Таким образом, в клязьменских местах еще ощутительнее, чем за Вол­гой, сказывалось в земском движении участие и руководство правительст­венных лиц. За Волгой Скопин в первом периоде движения ограничивал­ся увещаниями и указаниями и не сразу мог прислать городам своих вое­вод и голов. Здесь же, на Оке и Клязьме, стрельцы и казаки Шереметева, с его "головами" А. Микулиным, Б. Износковым и другими, с первых же шагов составляют главное ядро действующих сил, к которому примыка­ют местные дружины, например, арзамасские дворяне с Ф. Левашевым и "поволжских городов многие мужики", "датошных людей" семьсот чело­век с губным старостою Б. Ногавицыным и с холопом Шуйского Семей­кою Свистовым.

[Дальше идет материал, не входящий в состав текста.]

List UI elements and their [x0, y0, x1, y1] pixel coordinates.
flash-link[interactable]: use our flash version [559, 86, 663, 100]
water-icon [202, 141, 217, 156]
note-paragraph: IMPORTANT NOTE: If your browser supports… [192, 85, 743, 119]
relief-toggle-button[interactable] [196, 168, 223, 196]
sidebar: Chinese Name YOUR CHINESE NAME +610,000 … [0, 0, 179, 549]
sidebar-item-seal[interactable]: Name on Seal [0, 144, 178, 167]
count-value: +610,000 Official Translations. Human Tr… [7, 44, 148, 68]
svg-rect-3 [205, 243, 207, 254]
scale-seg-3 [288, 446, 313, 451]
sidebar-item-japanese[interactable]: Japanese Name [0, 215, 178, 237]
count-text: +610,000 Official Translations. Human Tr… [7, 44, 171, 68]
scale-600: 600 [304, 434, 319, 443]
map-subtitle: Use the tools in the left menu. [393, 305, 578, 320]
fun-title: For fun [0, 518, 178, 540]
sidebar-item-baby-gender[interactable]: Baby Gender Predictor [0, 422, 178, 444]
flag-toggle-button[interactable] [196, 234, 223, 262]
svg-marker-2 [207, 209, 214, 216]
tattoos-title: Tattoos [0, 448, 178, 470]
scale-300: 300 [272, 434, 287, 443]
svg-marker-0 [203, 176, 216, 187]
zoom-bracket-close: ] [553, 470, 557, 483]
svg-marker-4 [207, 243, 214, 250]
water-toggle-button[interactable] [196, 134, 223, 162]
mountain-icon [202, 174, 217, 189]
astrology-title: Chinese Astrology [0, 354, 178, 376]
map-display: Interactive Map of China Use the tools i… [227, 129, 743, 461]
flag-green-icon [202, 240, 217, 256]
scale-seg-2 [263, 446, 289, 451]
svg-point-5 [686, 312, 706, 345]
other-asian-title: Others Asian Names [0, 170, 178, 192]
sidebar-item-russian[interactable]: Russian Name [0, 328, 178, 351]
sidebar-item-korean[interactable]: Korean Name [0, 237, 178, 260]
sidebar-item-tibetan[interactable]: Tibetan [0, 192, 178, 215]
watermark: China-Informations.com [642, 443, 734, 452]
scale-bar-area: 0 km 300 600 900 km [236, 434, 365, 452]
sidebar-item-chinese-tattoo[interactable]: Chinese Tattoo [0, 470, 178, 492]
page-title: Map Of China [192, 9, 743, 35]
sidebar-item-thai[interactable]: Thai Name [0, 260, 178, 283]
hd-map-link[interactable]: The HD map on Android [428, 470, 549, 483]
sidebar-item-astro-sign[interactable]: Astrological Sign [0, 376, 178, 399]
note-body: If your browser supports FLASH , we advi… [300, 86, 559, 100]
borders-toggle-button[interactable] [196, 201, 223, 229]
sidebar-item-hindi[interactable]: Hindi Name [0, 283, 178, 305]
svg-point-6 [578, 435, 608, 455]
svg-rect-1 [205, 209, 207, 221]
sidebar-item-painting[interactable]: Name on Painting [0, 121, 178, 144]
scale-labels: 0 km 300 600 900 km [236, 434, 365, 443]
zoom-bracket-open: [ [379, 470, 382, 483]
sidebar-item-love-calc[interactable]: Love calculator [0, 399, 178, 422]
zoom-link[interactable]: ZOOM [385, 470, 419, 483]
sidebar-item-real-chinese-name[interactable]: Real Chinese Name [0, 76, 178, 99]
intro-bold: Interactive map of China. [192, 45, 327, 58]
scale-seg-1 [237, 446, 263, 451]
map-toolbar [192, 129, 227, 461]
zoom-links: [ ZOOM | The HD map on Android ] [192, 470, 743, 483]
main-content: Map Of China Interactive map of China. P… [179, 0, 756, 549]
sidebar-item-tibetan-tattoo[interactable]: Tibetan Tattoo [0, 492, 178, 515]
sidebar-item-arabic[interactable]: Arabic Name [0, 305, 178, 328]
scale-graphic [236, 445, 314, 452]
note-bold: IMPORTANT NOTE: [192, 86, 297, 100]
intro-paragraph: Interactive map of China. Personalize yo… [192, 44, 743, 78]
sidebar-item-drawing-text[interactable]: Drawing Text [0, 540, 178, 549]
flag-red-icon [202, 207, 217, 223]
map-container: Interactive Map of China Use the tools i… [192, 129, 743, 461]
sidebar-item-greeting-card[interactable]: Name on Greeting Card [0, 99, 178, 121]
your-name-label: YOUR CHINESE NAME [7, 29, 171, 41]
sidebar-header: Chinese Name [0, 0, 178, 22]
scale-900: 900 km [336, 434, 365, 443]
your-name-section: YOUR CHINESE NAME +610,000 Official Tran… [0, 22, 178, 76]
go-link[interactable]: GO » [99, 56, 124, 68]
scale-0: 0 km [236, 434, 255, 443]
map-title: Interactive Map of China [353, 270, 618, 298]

Если на севере взятие от воров Галича и Костромы бы­ло делом чисто земским, местных "мужичьих" ратей, то на Клязьме у му­жиков не хватало сил не только для того, чтобы брать большие города, но даже и для того, чтобы отсиживаться в мелких городках от воровского натиска. Самому Шереметеву уже после соединения всех его войск во Владимире не удалось овладеть Суздалем, представлявшим собой послед­ний оплот тушинцев в области Клязьмы: так мало сил мог почерпнуть Шереметев в местном населении для подкрепления своей небольшой "по­низовой рати". В разоренном и ослабевшем краю, под угрозой суздаль­ского гарнизона, ему оставалось только копить средства и собирать лю­дей в ожидании Скопина. Несмотря на все призывы царя Василия, ни Ше­реметев, ни другие воеводы и головы его войска не решились "идти под Сергиев монастырь на воров, не мешкая". Соображая все это, вряд ли решимся повторить Шереметеву сказанный ему царем Василием упрек, что он "идет мешкотно, государевым делом не радеет". Шереметев понимал, на какой зыбкой почве он должен был "радеть" государю и с каким искусным врагом ему предстояло встретиться под Сергиевым мо­настырем154.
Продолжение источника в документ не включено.